#### [RECORDS FOR PROCESSING]
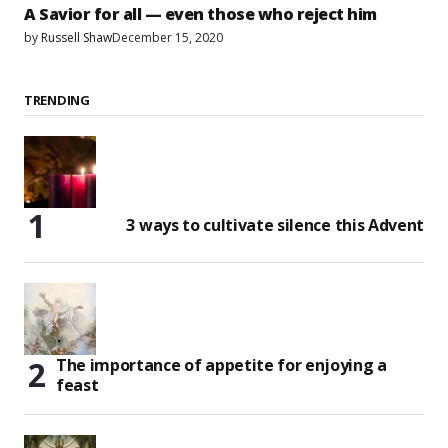
A Savior for all — even those who reject him
by
Russell Shaw
December 15, 2020
TRENDING
3 ways to cultivate silence this Advent
The importance of appetite for enjoying a
feast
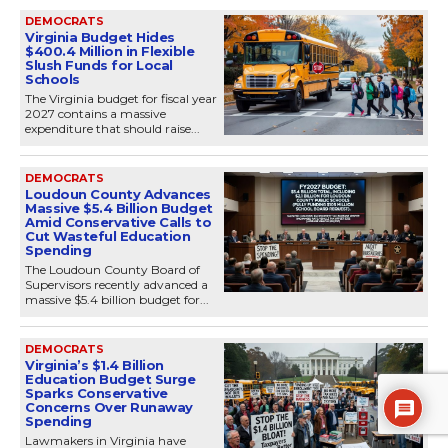
DEMOCRATS
Virginia Budget Hides
$400.4 Million in Flexible
Slush Funds for Local
Schools
The Virginia budget for fiscal year
2027 contains a massive
expenditure that should raise...
DEMOCRATS
Loudoun County Advances
Massive $5.4 Billion Budget
Amid Conservative Calls to
Cut Wasteful Education
Spending
The Loudoun County Board of
Supervisors recently advanced a
massive $5.4 billion budget for...
DEMOCRATS
Virginia’s $1.4 Billion
Education Budget Surge
Sparks Conservative
Concerns Over Runaway
Spending
Lawmakers in Virginia have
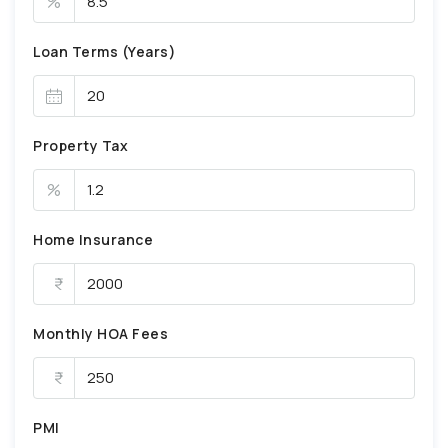
%
Loan Terms (Years)
Property Tax
%
Home Insurance
Monthly HOA Fees
PMI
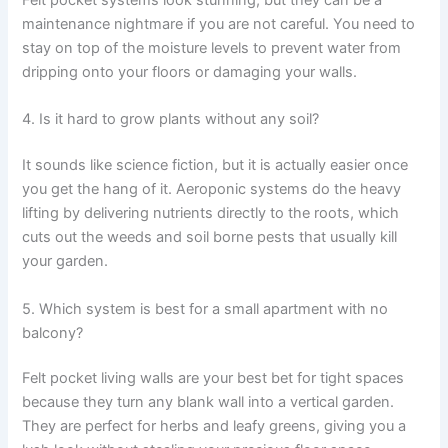
Felt pocket systems look stunning, but they can be a
maintenance nightmare if you are not careful. You need to
stay on top of the moisture levels to prevent water from
dripping onto your floors or damaging your walls.
4. Is it hard to grow plants without any soil?
It sounds like science fiction, but it is actually easier once
you get the hang of it. Aeroponic systems do the heavy
lifting by delivering nutrients directly to the roots, which
cuts out the weeds and soil borne pests that usually kill
your garden.
5. Which system is best for a small apartment with no
balcony?
Felt pocket living walls are your best bet for tight spaces
because they turn any blank wall into a vertical garden.
They are perfect for herbs and leafy greens, giving you a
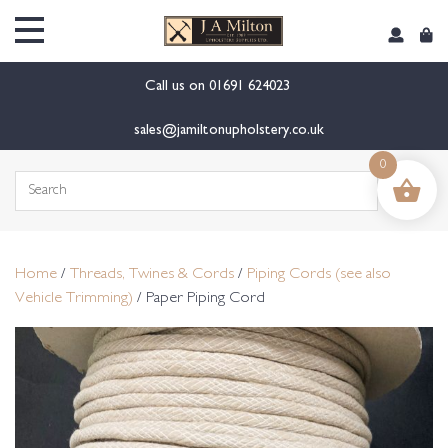
content
Call us on
01691 624023
sales@jamiltonupholstery.co.uk
0
Search
for:
Home
/
Threads, Twines & Cords
/
Piping Cords (see also
Vehicle Trimming)
/ Paper Piping Cord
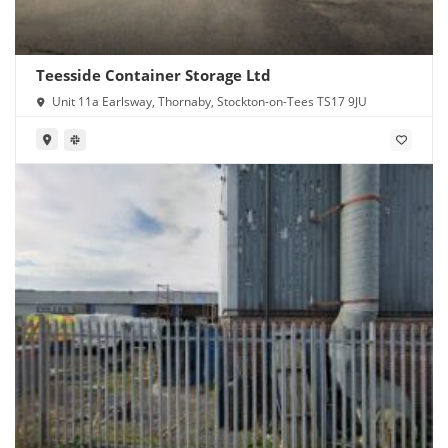
Teesside Container Storage Ltd
Unit 11a Earlsway, Thornaby, Stockton-on-Tees TS17 9JU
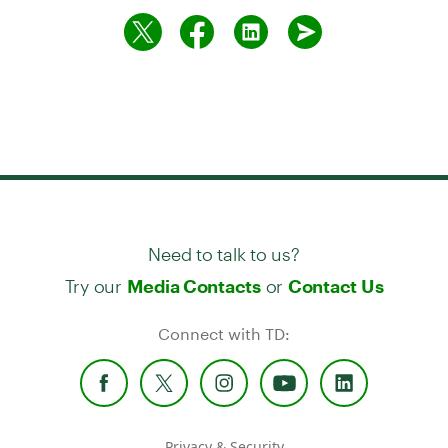
Need to talk to us?
Try our
or
Media Contacts
Contact Us
Connect with TD:
Privacy & Security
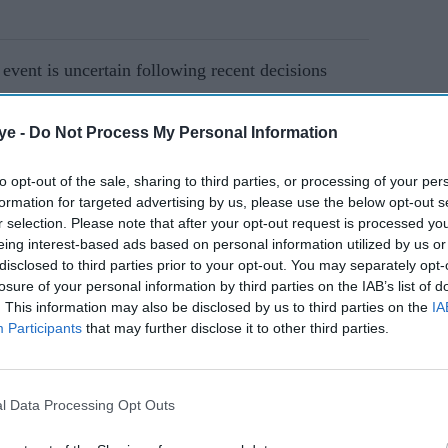
 event is uncertain following recent decisions
ye -
Do Not Process My Personal Information
AI Powered
to opt-out of the sale, sharing to third parties, or processing of your per
formation for targeted advertising by us, please use the below opt-out s
s are
Inside Scotch Frost's £10m
r selection. Please note that after your opt-out request is processed y
es as
collapse: Why creditors
eing interest-based ads based on personal information utilized by us or
may be left empty-handed
disclosed to third parties prior to your opt-out. You may separately opt-
losure of your personal information by third parties on the IAB’s list of
. This information may also be disclosed by us to third parties on the
IA
City of London financial district, has been a hub
Participants
that may further disclose it to other third parties.
early 900 years. At its peak, it attracted sellers
rom countries such as Argentina and Australia.
l Data Processing Opt Outs
ed to close the market, paving the way for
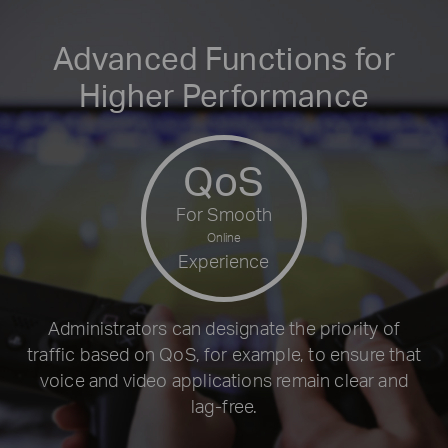
Advanced Functions for
Higher Performance
QoS
For Smooth
Online
Experience
Administrators can designate the priority of
traffic based on QoS, for example, to ensure that
voice and video applications remain clear and
lag-free.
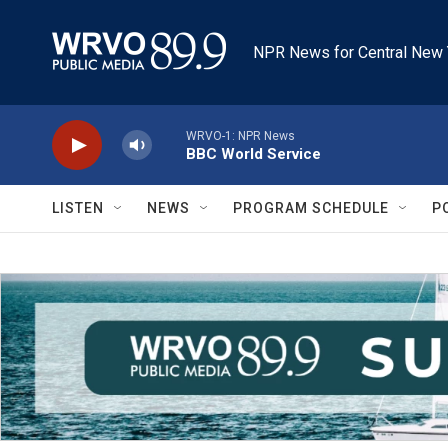
Skip to main content
NPR News for Central New 
WRVO-1: NPR News
BBC World Service
LISTEN
NEWS
PROGRAM SCHEDULE
P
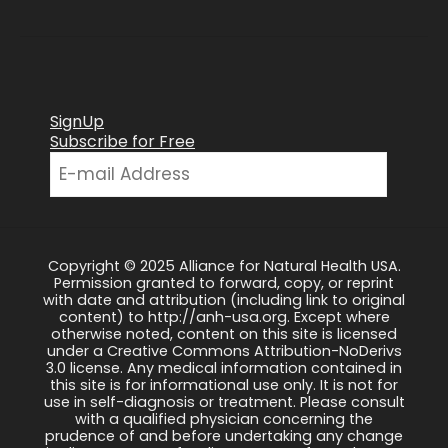
SignUp
Subscribe for Free
Copyright © 2025 Alliance for Natural Health USA.
Permission granted to forward, copy, or reprint
with date and attribution (including link to original
content) to http://anh-usa.org. Except where
otherwise noted, content on this site is licensed
under a Creative Commons Attribution-NoDerivs
3.0 license. Any medical information contained in
this site is for informational use only. It is not for
use in self-diagnosis or treatment. Please consult
with a qualified physician concerning the
prudence of and before undertaking any change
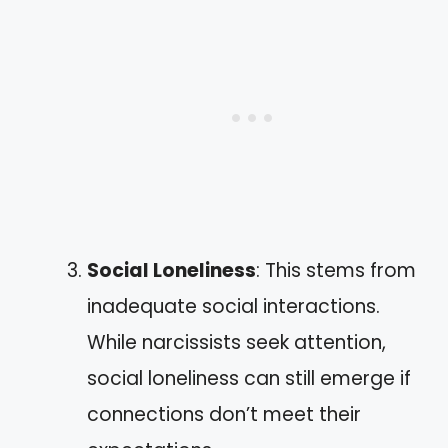
Social Loneliness
: This stems from
inadequate social interactions.
While narcissists seek attention,
social loneliness can still emerge if
connections don’t meet their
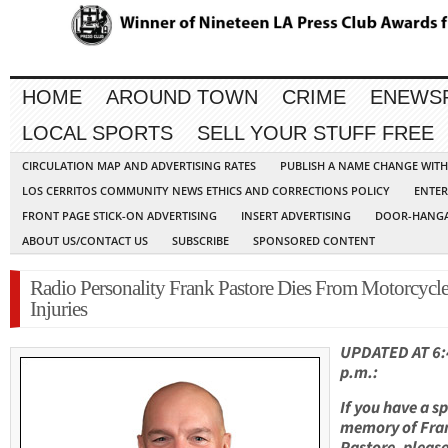
HOME
AROUND TOWN
CRIME
ENEWS
LOCAL SPORTS
SELL YOUR STUFF FREE
CIRCULATION MAP AND ADVERTISING RATES
PUBLISH A NAME CHANGE WIT
LOS CERRITOS COMMUNITY NEWS ETHICS AND CORRECTIONS POLICY
ENTER
FRONT PAGE STICK-ON ADVERTISING
INSERT ADVERTISING
DOOR-HANGA
ABOUT US/CONTACT US
SUBSCRIBE
SPONSORED CONTENT
Radio Personality Frank Pastore Dies From Motorcycl
Injuries
UPDATED AT 6:
p.m.:
If you have a sp
memory of Fra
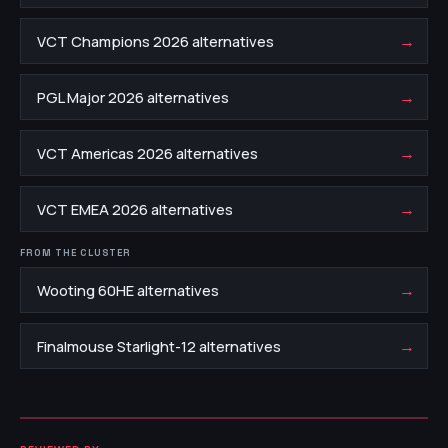
→
VCT Champions 2026 alternatives
→
PGL Major 2026 alternatives
→
VCT Americas 2026 alternatives
→
VCT EMEA 2026 alternatives
FROM THE CLUSTER
→
Wooting 60HE alternatives
→
Finalmouse Starlight-12 alternatives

#### [REQUIREMENT]
Take the entries above and copy out all lines with the string "that".

#### [EXERCISE RESPONSE]
expenditure that should raise...
cuts out the weeds and soil borne pests that usually kill
r selection. Please note that after your opt-out request is processed y
that may further disclose it to other third parties.
traffic based on QoS, for example, to ensure that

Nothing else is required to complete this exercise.